Here sat this nobody of a man, a carpenter who hailed from Nazareth by way of Capernaum. He had the gall to sit in the temple and teach. Worst of all, he was popular. The crowds ate it up, as though anyone needed another reason to despise the fellow.
Those old men might have let him get away with it, might have let him have his moment of glory and move on. There was always somebody the nitwitted public was ready to follow, somebody with a strong voice and smooth promises that these fools were ready to hear. It never lasted long, and when the latest song fell so far off the charts that the crowd couldn’t even remember how to hum it, the priests would still be there. Yes, they might have just waited him out, let him have his few minutes of fame, but he went and started telling stories.
It’s bad enough to be made the butt of a joke, but it’s even worse to be made the point of a story. People might laugh at the joke for a while, but eventually they would suspect it was a little mean hearted, maybe even an untrue exaggeration. A story, though? Long after people forget how to tell a joke, they still remember a story.

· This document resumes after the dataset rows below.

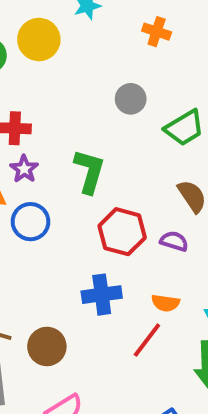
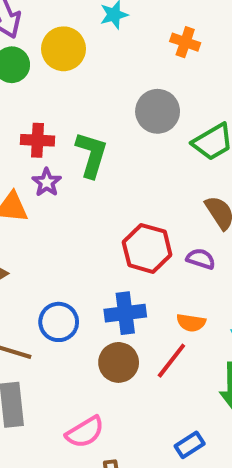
gray circle: (131, 99) -> (158, 111), size x1.4
green L-shape: (89, 171) -> (91, 155), moved
blue circle: (30, 222) -> (59, 322), moved
brown circle: (47, 346) -> (119, 362), moved

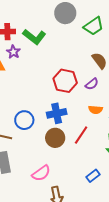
green L-shape: (91, 155) -> (34, 37), turned 115
purple semicircle: (201, 259) -> (92, 84), turned 128
orange semicircle: (191, 323) -> (96, 110), moved

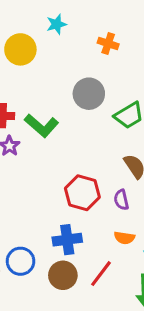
purple semicircle: (92, 84) -> (121, 200), turned 112
blue circle: (24, 120) -> (21, 261), moved

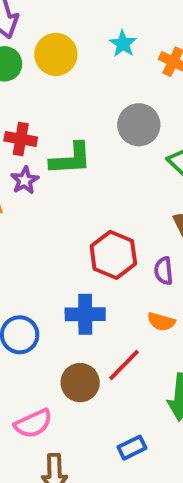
cyan star: (57, 24) -> (123, 44), moved, turned -30
green L-shape: (41, 126) -> (71, 159), turned -52
brown circle: (63, 275) -> (80, 383), moved

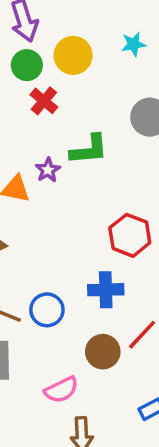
cyan star: (123, 44) -> (133, 44), turned 30
red cross: (21, 139) -> (44, 101), moved, turned 32

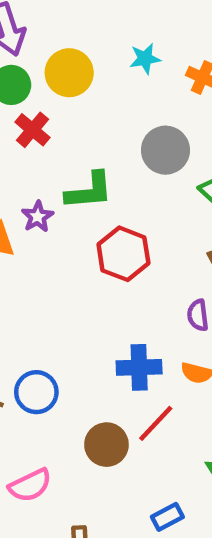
red hexagon: (130, 235) -> (123, 254), moved
blue cross: (106, 290) -> (139, 367), moved
pink semicircle: (61, 390) -> (30, 485), moved

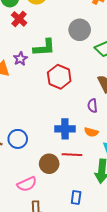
red line: (156, 423) -> (72, 155), turned 48
pink semicircle: (30, 485) -> (27, 184), moved
blue rectangle: (167, 517) -> (76, 198), turned -56

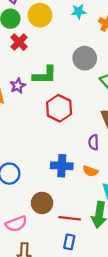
red line: (72, 155) -> (70, 218), moved

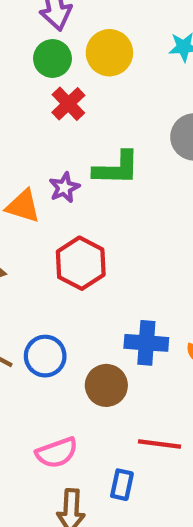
red hexagon: (59, 108) -> (81, 263), moved
brown circle: (42, 203) -> (106, 385), moved
blue rectangle: (69, 242) -> (122, 485), moved

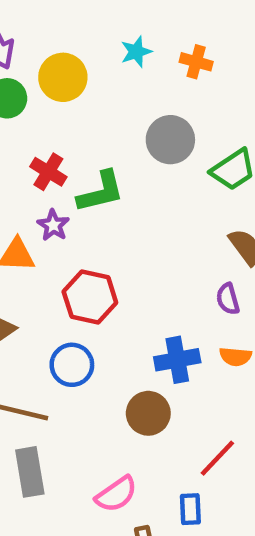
red cross: (68, 104) -> (48, 172), moved
blue circle: (45, 356) -> (72, 365), moved
red line: (159, 444) -> (217, 458), turned -39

Jesus told the story of a man who left his winery under the care and management of a crack team of businessmen. They stole his profits, killed his auditors, and even murdered the heir to his fortune in a botched attempt at a violent corporate takeover. We don’t know whether this winery was in Sicily, but we’re familiar with the kind of criminals this bunch of businessmen turned out to be. While the story pointed out the self-serving nature of the temple leaders, the tale also points to a truth about our world. We are not all honest; some say none of us are. Some of us are even willing to use violence to satisfy our greed, and some of us disguise our violence as the unintended side effect of a free market.
Jesus used words to dismantle the establishment. Jesus used stories to question authority, to stick it to the man.
That’s one thing we can take from this passage—the power of words. Jesus was in a position to stand up and lead a revolution that even the Romans would have respected. Instead, he sat down and told stories to the crowd. The revolution he started was in their minds, and ideas can’t be stopped, not by Roman soldiers or riot police.
Isaiah offers a fresh version of the promise the Lord makes with the faithful, people whose minds are engaged in the story of God:
…my spirit that is upon you, and my words that I have put in your mouth, shall not depart out of your mouth, or out of the mouths of your children, or out of the mouths of your children’s children, says the Lord, from now on and forever. —Isaiah 59:21, NRSV
Words. They separate us from the other animals. Words form our human inheritance, inform our civilization, serve to bring the presence of God into our lives. Words are powerful, as useful as cornerstones and as dangerous as a falling rock.